Your objective: Give back all of the records exactly.

....

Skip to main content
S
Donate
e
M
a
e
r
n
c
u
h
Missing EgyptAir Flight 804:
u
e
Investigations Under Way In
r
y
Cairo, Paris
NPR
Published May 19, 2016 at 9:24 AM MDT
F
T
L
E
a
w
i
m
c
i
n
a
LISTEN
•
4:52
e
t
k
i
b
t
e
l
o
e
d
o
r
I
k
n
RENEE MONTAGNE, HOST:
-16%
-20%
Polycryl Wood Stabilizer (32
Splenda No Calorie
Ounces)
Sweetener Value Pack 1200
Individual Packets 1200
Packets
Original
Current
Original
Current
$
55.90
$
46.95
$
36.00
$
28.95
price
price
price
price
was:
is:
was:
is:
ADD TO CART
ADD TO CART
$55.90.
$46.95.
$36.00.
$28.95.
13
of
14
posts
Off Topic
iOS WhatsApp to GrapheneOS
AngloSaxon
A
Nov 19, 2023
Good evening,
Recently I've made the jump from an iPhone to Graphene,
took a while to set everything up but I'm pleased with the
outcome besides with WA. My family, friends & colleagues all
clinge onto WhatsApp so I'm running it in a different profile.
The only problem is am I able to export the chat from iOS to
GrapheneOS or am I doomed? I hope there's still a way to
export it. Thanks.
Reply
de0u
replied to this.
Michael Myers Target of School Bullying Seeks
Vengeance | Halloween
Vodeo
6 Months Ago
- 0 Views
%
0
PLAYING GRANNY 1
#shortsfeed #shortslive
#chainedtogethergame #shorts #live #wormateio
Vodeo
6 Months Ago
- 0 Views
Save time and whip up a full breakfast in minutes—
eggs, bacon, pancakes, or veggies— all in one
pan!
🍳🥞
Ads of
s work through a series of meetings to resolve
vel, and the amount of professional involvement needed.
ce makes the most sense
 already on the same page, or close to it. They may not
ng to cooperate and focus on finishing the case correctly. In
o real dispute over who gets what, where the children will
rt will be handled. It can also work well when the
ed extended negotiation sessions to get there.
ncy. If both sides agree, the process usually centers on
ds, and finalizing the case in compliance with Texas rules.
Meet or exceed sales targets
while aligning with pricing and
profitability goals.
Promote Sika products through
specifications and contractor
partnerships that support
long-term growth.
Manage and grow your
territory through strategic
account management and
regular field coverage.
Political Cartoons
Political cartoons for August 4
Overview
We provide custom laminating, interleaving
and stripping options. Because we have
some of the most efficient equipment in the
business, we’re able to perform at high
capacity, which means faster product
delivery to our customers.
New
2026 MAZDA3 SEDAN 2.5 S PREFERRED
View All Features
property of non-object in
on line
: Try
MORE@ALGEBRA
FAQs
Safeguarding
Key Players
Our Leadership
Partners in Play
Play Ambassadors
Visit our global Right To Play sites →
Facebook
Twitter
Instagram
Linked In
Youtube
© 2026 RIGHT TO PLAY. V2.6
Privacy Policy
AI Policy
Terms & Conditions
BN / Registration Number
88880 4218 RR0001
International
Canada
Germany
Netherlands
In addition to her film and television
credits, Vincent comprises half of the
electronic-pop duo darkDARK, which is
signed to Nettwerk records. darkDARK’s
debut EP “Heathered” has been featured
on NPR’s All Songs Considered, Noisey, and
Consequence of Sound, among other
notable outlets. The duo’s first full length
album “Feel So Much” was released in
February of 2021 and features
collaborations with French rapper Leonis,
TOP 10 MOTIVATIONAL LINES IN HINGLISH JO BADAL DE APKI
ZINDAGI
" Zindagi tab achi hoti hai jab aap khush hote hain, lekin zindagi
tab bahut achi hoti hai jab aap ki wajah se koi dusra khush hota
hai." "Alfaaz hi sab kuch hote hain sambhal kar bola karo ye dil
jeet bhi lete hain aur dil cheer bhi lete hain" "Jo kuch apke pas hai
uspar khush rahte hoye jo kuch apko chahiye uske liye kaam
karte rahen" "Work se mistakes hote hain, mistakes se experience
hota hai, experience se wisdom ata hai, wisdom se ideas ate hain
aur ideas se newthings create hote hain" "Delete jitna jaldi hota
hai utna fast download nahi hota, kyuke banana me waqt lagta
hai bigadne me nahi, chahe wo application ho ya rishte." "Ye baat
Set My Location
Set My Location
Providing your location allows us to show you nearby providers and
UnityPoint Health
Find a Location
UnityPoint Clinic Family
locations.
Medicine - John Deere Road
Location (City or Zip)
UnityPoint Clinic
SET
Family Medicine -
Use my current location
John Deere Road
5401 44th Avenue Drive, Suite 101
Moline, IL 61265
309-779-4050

....

Reply:
Skip to main content
S
Donate
e
M
a
e
r
n
c
u
h
Missing EgyptAir Flight 804:
u
e
Investigations Under Way In
r
y
Cairo, Paris
NPR
Published May 19, 2016 at 9:24 AM MDT
F
T
L
E
a
w
i
m
c
i
n
a
LISTEN
•
4:52
e
t
k
i
b
t
e
l
o
e
d
o
r
I
k
n
RENEE MONTAGNE, HOST:
-16%
-20%
Polycryl Wood Stabilizer (32
Splenda No Calorie
Ounces)
Sweetener Value Pack 1200
Individual Packets 1200
Packets
Original
Current
Original
Current
$
55.90
$
46.95
$
36.00
$
28.95
price
price
price
price
was:
is:
was:
is:
ADD TO CART
ADD TO CART
$55.90.
$46.95.
$36.00.
$28.95.
13
of
14
posts
Off Topic
iOS WhatsApp to GrapheneOS
AngloSaxon
A
Nov 19, 2023
Good evening,
Recently I've made the jump from an iPhone to Graphene,
took a while to set everything up but I'm pleased with the
outcome besides with WA. My family, friends & colleagues all
clinge onto WhatsApp so I'm running it in a different profile.
The only problem is am I able to export the chat from iOS to
GrapheneOS or am I doomed? I hope there's still a way to
export it. Thanks.
Reply
de0u
replied to this.
Michael Myers Target of School Bullying Seeks
Vengeance | Halloween
Vodeo
6 Months Ago
- 0 Views
%
0
PLAYING GRANNY 1
#shortsfeed #shortslive
#chainedtogethergame #shorts #live #wormateio
Vodeo
6 Months Ago
- 0 Views
Save time and whip up a full breakfast in minutes—
eggs, bacon, pancakes, or veggies— all in one
pan!
🍳🥞
Ads of
s work through a series of meetings to resolve
vel, and the amount of professional involvement needed.
ce makes the most sense
 already on the same page, or close to it. They may not
ng to cooperate and focus on finishing the case correctly. In
o real dispute over who gets what, where the children will
rt will be handled. It can also work well when the
ed extended negotiation sessions to get there.
ncy. If both sides agree, the process usually centers on
ds, and finalizing the case in compliance with Texas rules.
Meet or exceed sales targets
while aligning with pricing and
profitability goals.
Promote Sika products through
specifications and contractor
partnerships that support
long-term growth.
Manage and grow your
territory through strategic
account management and
regular field coverage.
Political Cartoons
Political cartoons for August 4
Overview
We provide custom laminating, interleaving
and stripping options. Because we have
some of the most efficient equipment in the
business, we’re able to perform at high
capacity, which means faster product
delivery to our customers.
New
2026 MAZDA3 SEDAN 2.5 S PREFERRED
View All Features
property of non-object in
on line
: Try
MORE@ALGEBRA
FAQs
Safeguarding
Key Players
Our Leadership
Partners in Play
Play Ambassadors
Visit our global Right To Play sites →
Facebook
Twitter
Instagram
Linked In
Youtube
© 2026 RIGHT TO PLAY. V2.6
Privacy Policy
AI Policy
Terms & Conditions
BN / Registration Number
88880 4218 RR0001
International
Canada
Germany
Netherlands
In addition to her film and television
credits, Vincent comprises half of the
electronic-pop duo darkDARK, which is
signed to Nettwerk records. darkDARK’s
debut EP “Heathered” has been featured
on NPR’s All Songs Considered, Noisey, and
Consequence of Sound, among other
notable outlets. The duo’s first full length
album “Feel So Much” was released in
February of 2021 and features
collaborations with French rapper Leonis,
TOP 10 MOTIVATIONAL LINES IN HINGLISH JO BADAL DE APKI
ZINDAGI
" Zindagi tab achi hoti hai jab aap khush hote hain, lekin zindagi
tab bahut achi hoti hai jab aap ki wajah se koi dusra khush hota
hai." "Alfaaz hi sab kuch hote hain sambhal kar bola karo ye dil
jeet bhi lete hain aur dil cheer bhi lete hain" "Jo kuch apke pas hai
uspar khush rahte hoye jo kuch apko chahiye uske liye kaam
karte rahen" "Work se mistakes hote hain, mistakes se experience
hota hai, experience se wisdom ata hai, wisdom se ideas ate hain
aur ideas se newthings create hote hain" "Delete jitna jaldi hota
hai utna fast download nahi hota, kyuke banana me waqt lagta
hai bigadne me nahi, chahe wo application ho ya rishte." "Ye baat
Set My Location
Set My Location
Providing your location allows us to show you nearby providers and
UnityPoint Health
Find a Location
UnityPoint Clinic Family
locations.
Medicine - John Deere Road
Location (City or Zip)
UnityPoint Clinic
SET
Family Medicine -
Use my current location
John Deere Road
5401 44th Avenue Drive, Suite 101
Moline, IL 61265
309-779-4050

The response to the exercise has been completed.